If $dX_{t} = X_{t}\,dt + \,dB_{t}$, why does $e^{- t}dX_{t} = e^{-t} X_{t} \,dt + e^{-t} \,dB_{t}$? I'm taking a course in stochastic differential equations, and in order to solve $dX_{t} = X_{t}\,dt + \,dB_{t}$, the book gives a hint: to multiply both sides of this equation by $e^{-t}$.  (But, as explained below, "multiplication" doesn't really mean usual multiplication because this is an integral equation.)
But the original equation $dX_{t} = X_{t}\,dt + \,dB_{t}$ really means:
$$X_{t} - X_{0} = \int \limits_{0}^{t} X_{s} \,ds + \int \limits_{0}^{t} \,dB_{s}.$$
If $X_{t}$ satisfies the above equation, then according to the hint the following equation also holds.

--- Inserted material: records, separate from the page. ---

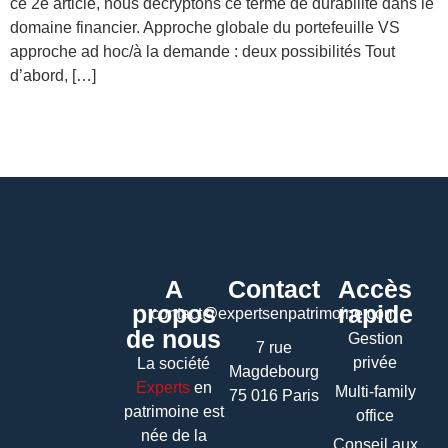
ce 2e article, nous décryptons ce terme de durabilité dans le
domaine financier. Approche globale du portefeuille VS
approche ad hoc/à la demande : deux possibilités Tout
d’abord, […]
A
Contact
Accès
propos
rapide
contact@expertsenpatrimoine.com
de nous
Gestion
7 rue
privée
La société
Magdebourg
Experts
en
Multi-family
75 016 Paris
patrimoine
est
office
née de la
Conseil aux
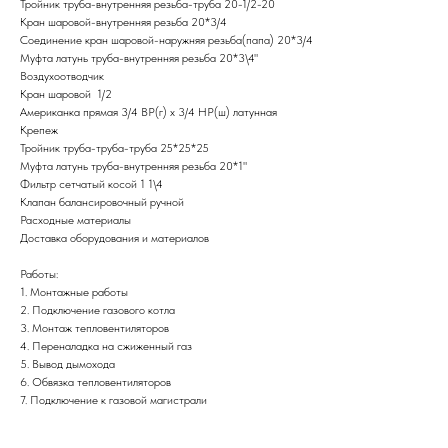
Тройник труба-внутренняя резьба-труба 20-1/2-20
Кран шаровой-внутренняя резьба 20*3/4
Соединение кран шаровой-наружняя резьба(папа) 20*3/4
Муфта латунь труба-внутренняя резьба 20*3\4"
Воздухоотводчик
Кран шаровой 1/2
Американка прямая 3/4 ВР(г) х 3/4 НР(ш) латунная
Крепеж
Тройник труба-труба-труба 25*25*25
Муфта латунь труба-внутренняя резьба 20*1"
Фильтр сетчатый косой 1 1\4
Клапан балансировочный ручной
Расходные материалы
Доставка оборудования и материалов
Работы:
1. Монтажные работы
2. Подключение газового котла
3. Монтаж тепловентиляторов
4. Переналадка на сжиженный газ
5. Вывод дымохода
6. Обвязка тепловентиляторов
7. Подключение к газовой магистрали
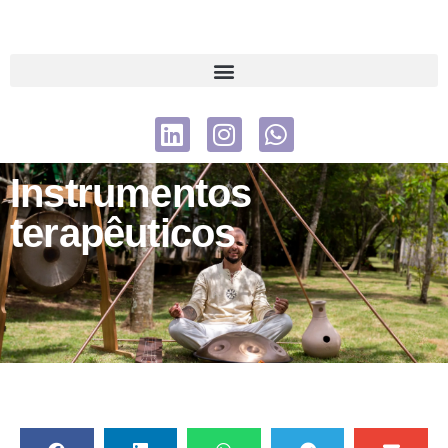
Instrumentos
terapêuticos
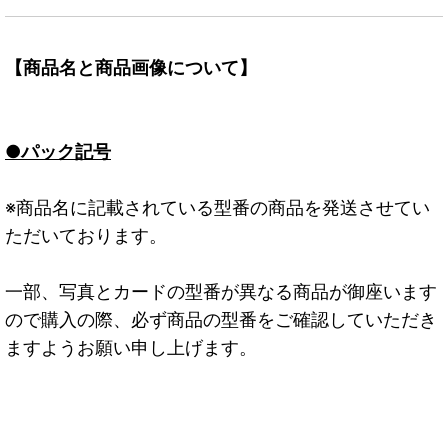
【商品名と商品画像について】
●パック記号
※商品名に記載されている型番の商品を発送させてい
ただいております。
一部、写真とカードの型番が異なる商品が御座います
ので購入の際、必ず商品の型番をご確認していただき
ますようお願い申し上げます。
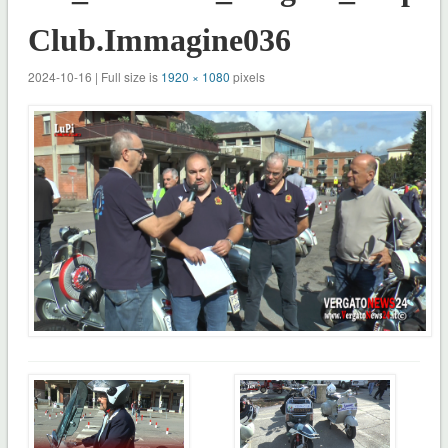
Club.Immagine036
2024-10-16 | Full size is
1920 × 1080
pixels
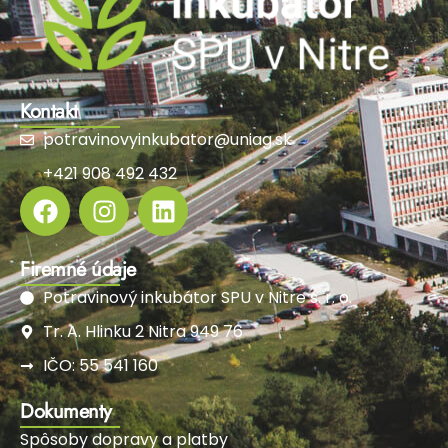
Kontakt
potravinovyinkubator@uniag.sk
+421 908 492 432
Firemné údaje
Potravinový inkubátor SPU v Nitre s. r. o.
Tr. A. Hlinku 2 Nitra 949 76
IČO: 55 541 160
Dokumenty
Spôsoby dopravy a platby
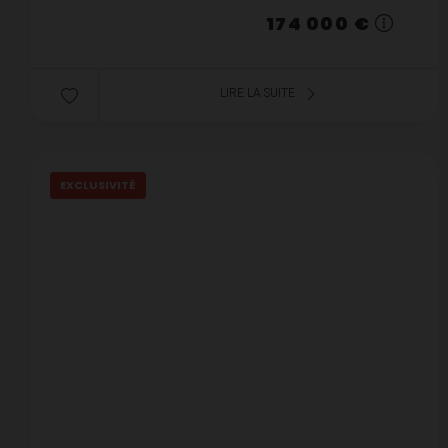
174 000 €
LIRE LA SUITE
EXCLUSIVITÉ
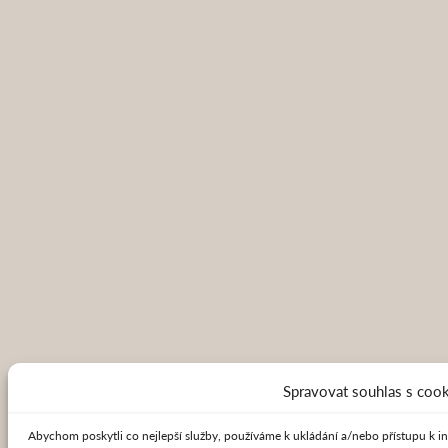
Spravovat souhlas s coo
Abychom poskytli co nejlepší služby, používáme k ukládání a/nebo přístupu k in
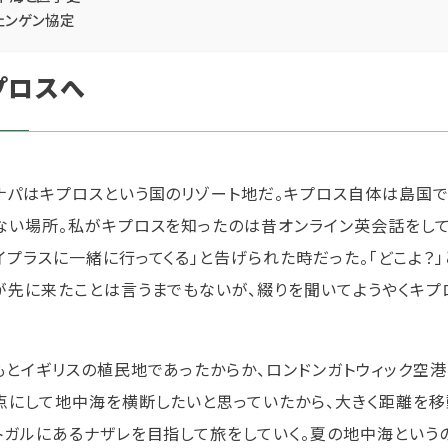
ェンゲン協定
プロスへ
ナパはキプロスという国のリゾート地だ。キプロス自体は島国
ない場所。私がキプロスを知ったのは昔オンライン英会話をして
イプラスに一緒に行ってくる」と告げられた時だった。「どこよ？
が先に来たことは言うまでもないが、綴りを聞いてようやくキプロス
もとイギリスの植民地であったからか、ロンドンガトウィック空
点にして地中海を横断したいと思っていたから、大きく距離を移
トガルにあるナザレを目指して旅をしていく。夏の地中海という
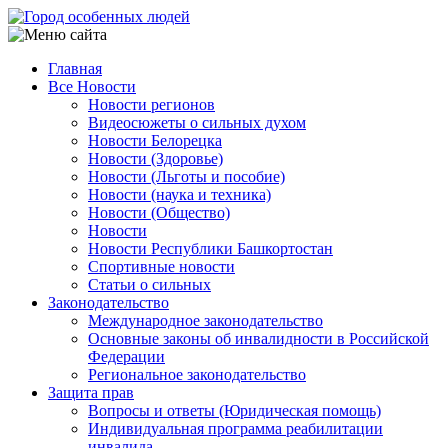
Перейти
к
основному
Главная
содержанию
Все Новости
Main
Новости регионов
navigation
Видеосюжеты о сильных духом
Новости Белорецка
Новости (Здоровье)
Новости (Льготы и пособие)
Новости (наука и техника)
Новости (Общество)
Новости
Новости Республики Башкортостан
Спортивные новости
Статьи о сильных
Законодательство
Международное законодательство
Основные законы об инвалидности в Российской
Федерации
Региональное законодательство
Защита прав
Вопросы и ответы (Юридическая помощь)
Индивидуальная программа реабилитации
инвалида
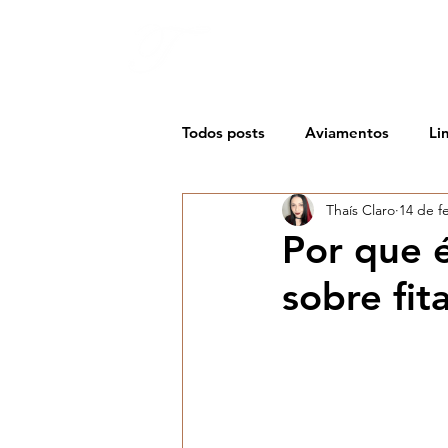
Thaís Claro
ATELIER CRIATIVO
Todos posts
Aviamentos
Li
Thaís Claro
14 de f
Matéria-prima
Tendência
Por que 
sobre fit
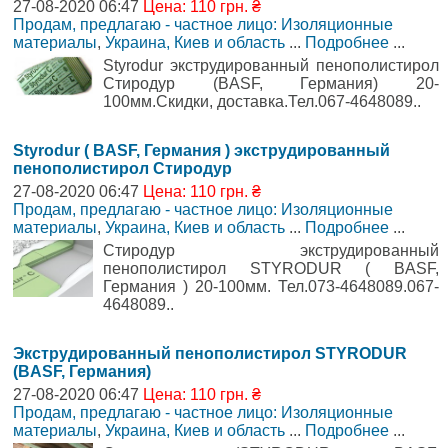
27-08-2020 06:47
Цена: 110 грн. ₴
Продам, предлагаю - частное лицо: Изоляционные
материалы
,
Украина, Киев и область
...
Подробнее
...
Styrodur экструдированный пенополистирол
Стиродур (BASF, Германия) 20-
100мм.Скидки, доставка.Тел.067-4648089..
Styrodur ( BASF, Германия ) экструдированный
пенополистирол Стиродур
27-08-2020 06:47
Цена: 110 грн. ₴
Продам, предлагаю - частное лицо: Изоляционные
материалы
,
Украина, Киев и область
...
Подробнее
...
Стиродур экструдированный
пенополистирол STYRODUR ( BASF,
Германия ) 20-100мм. Тел.073-4648089.067-
4648089..
Экструдированный пенополистирол STYRODUR
(BASF, Германия)
27-08-2020 06:47
Цена: 110 грн. ₴
Продам, предлагаю - частное лицо: Изоляционные
материалы
,
Украина, Киев и область
...
Подробнее
...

$$e^{-t}X_{t} - e^{-t}X_{0} = \int \limits_{0}^{t} e^{-s}X_{s}\,ds + \int \limits_{0}^{t} e^{-s} \,dB_{s}$$
But why?
 A: What the book it hinting at is the knowledge that if
$$
X_t=X_0+\int_0^t X_s\,ds +B_t,
$$
then $X$ is a continuous semimartingale and 
$$
\int_0^t e^{-s}\,dX_s=\int_0^t e^{-s}X_s\,ds+\int_0^t e^{-s}\,dB_s.
$$
 The differential form of an SDE is more than just a way to save ink (or electrons); it can (as here) serve as a guide to deducing one integral equation from another. Finally, the "product rule" for the stochastic integral gives us
$$
\int_0^t e^{-s}\,dX_s-\int_0^t e^{-s}X_s\,ds = e^{-t}X_t-X_0,
$$
from which we deduce that $e^{-t}X_t=X_0+\int_0^t e^{-s}\,dB_s$.
A: Actually I think I might know how to answer now. While semimartingales do provide a framework for these operations so does Ito lemma also really. 
Ito lemma justifies "multiplying" from the left with $e^{-t}$ as it gives us sufficient conditions to obtain a new Ito process. In ordinary calculus it is much easier to see what operations are allowed and where one ends up using them, here however it is less clear. 
But Ito lemma should be sufficient to justify what Did does in the above comments. However calling it multiply is a poor choice of formulation(especially when one declears that $dX$ really is an integral) since we really apply a function to the RHS in view of Ito lemma even if this function essentially is multiplication.